As to the relationship between a taxpayer’s underlying EITC claim and a possible preparer $500 EITC due diligence penalty, my understanding of IRS practice on those due diligence exams is that IRS review of preparers’ compliance with the due diligence rules exists irrespective of the accuracy of the taxpayer’s underlying return. While a preparer may be selected for an EITC due diligence audit due to a high likelihood of underlying errors on the clients’ returns (through say DIF scores), the preparer’s liability for the penalty has no relationship to the underlying EITC claim’s accuracy. A preparer can face significant EITC due diligence penalties for example for failing to comply with the regulation’s document retention or knowledge requirements even if the taxpayer’s underlying EITC claim was accurate.

The 6695(g) penalty is pegged at $500 for each failure to comply with the EITC due diligence requirements, limited sensibly by a cap at $500 per return, even if the preparer flunks more than one of the requirements for any one taxpayer.  (A useful summary of the EITC due diligence requirements can be found on the IRS web page, here).
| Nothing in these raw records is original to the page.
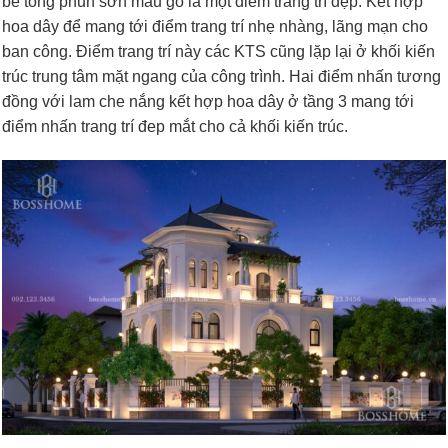
bê tông phun sơn màu gỗ là một điểm trang trí đẹp. Kết hợp
hoa dây để mang tới điểm trang trí nhẹ nhàng, lãng mạn cho
ban công. Điểm trang trí này các KTS cũng lặp lại ở khối kiến
trúc trung tâm mặt ngang của công trình. Hai điểm nhấn tương
đồng với lam che nắng kết hợp hoa dây ở tầng 3 mang tới
điểm nhấn trang trí đep mắt cho cả khối kiến trúc.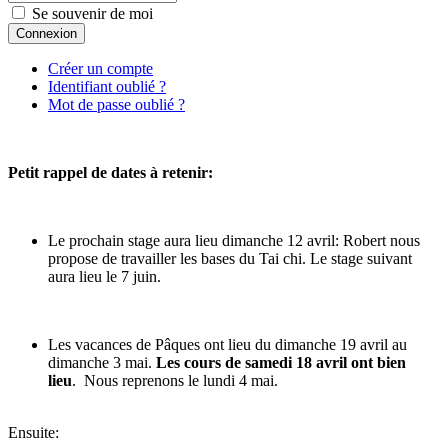
Se souvenir de moi
Connexion
Créer un compte
Identifiant oublié ?
Mot de passe oublié ?
Petit rappel de dates à retenir:
Le prochain stage aura lieu dimanche 12 avril: Robert nous
propose de travailler les bases du Tai chi. Le stage suivant
aura lieu le 7 juin.
Les vacances de Pâques ont lieu du dimanche 19 avril au
dimanche 3 mai.
Les cours de samedi 18 avril ont bien
lieu
. Nous reprenons le lundi 4 mai.
Ensuite: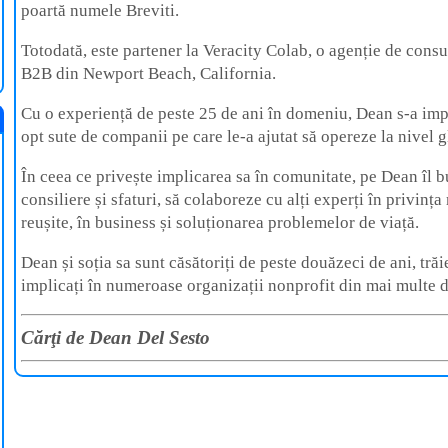
poartă numele Breviti.
Totodată, este partener la Veracity Colab, o agenție de cons
B2B din Newport Beach, California.
Cu o experiență de peste 25 de ani în domeniu, Dean s-a impl
opt sute de companii pe care le-a ajutat să opereze la nivel g
În ceea ce privește implicarea sa în comunitate, pe Dean îl 
consiliere și sfaturi, să colaboreze cu alți experți în privința 
reușite, în business și soluționarea problemelor de viață.
Dean și soția sa sunt căsătoriți de peste douăzeci de ani, tră
implicați în numeroase organizații nonprofit din mai multe 
Cărţi de Dean Del Sesto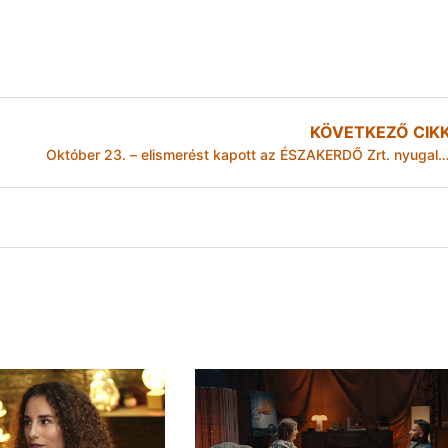
KÖVETKEZŐ CIK
Október 23. – elismerést kapott az ÉSZAKERDŐ Zrt. nyugalmazott munkat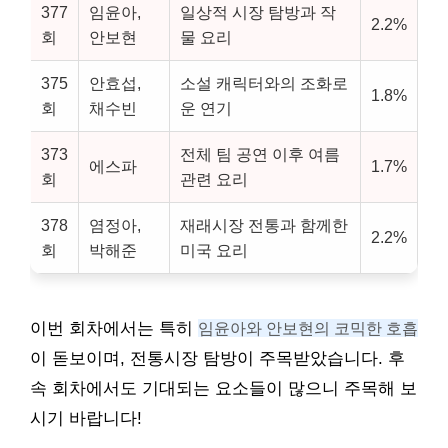
377
임윤아,
일상적 시장 탐방과 작
2.2%
회
안보현
물 요리
375
안효섭,
소설 캐릭터와의 조화로
1.8%
회
채수빈
운 연기
373
전체 팀 공연 이후 여름
에스파
1.7%
회
관련 요리
378
염정아,
재래시장 전통과 함께한
2.2%
회
박해준
미국 요리
이번 회차에서는 특히
임윤아와 안보현의 코믹한 호흡
이 돋보이며, 전통시장 탐방이 주목받았습니다. 후
속 회차에서도 기대되는 요소들이 많으니 주목해 보
시기 바랍니다!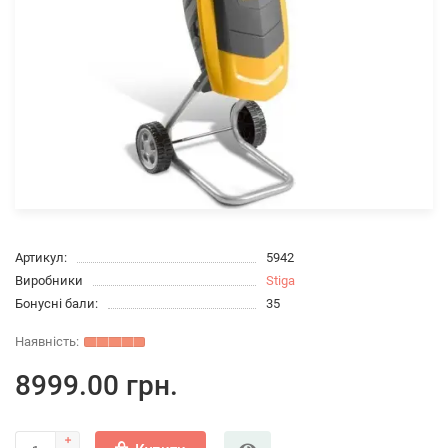
Артикул:
5942
Виробники
Stiga
Бонусні бали:
35
8999.00 грн.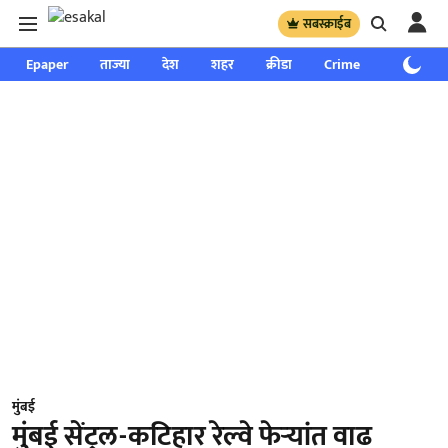
सबस्क्राईब
Epaper
ताज्या
देश
शहर
क्रीडा
Crime
साप्ताहिक
मुंबई
मुंबई सेंट्रल-कटिहार रेल्वे फेऱ्यांत वाढ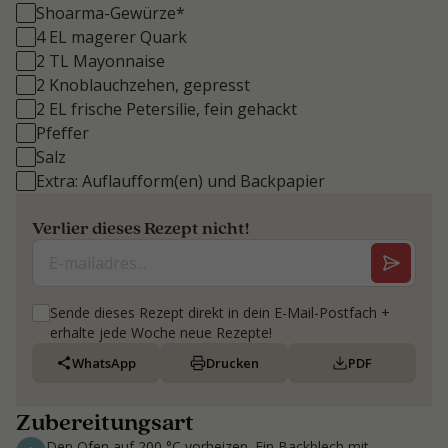
Shoarma-Gewürze*
4 EL magerer Quark
2 TL Mayonnaise
2 Knoblauchzehen, gepresst
2 EL frische Petersilie, fein gehackt
Pfeffer
Salz
Extra: Auflaufform(en) und Backpapier
Verlier dieses Rezept nicht!
Sende dieses Rezept direkt in dein E-Mail-Postfach +
erhalte jede Woche neue Rezepte!
WhatsApp
Drucken
PDF
Zubereitungsart
Den Ofen auf 200 °C vorheizen. Ein Backblech mit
I will have more to say on EITC preparer due diligence audits, where IRS has issued some advice in the past year that is meant to highlight situations where preparers are expected to make additional inquiries of taxpayers. The exposure that preparers face in these due diligence audits is potentially substantial, and the IRS’s guidance in this area has been largely informal and not subject to meaningful formal practitioner or stakeholder comment.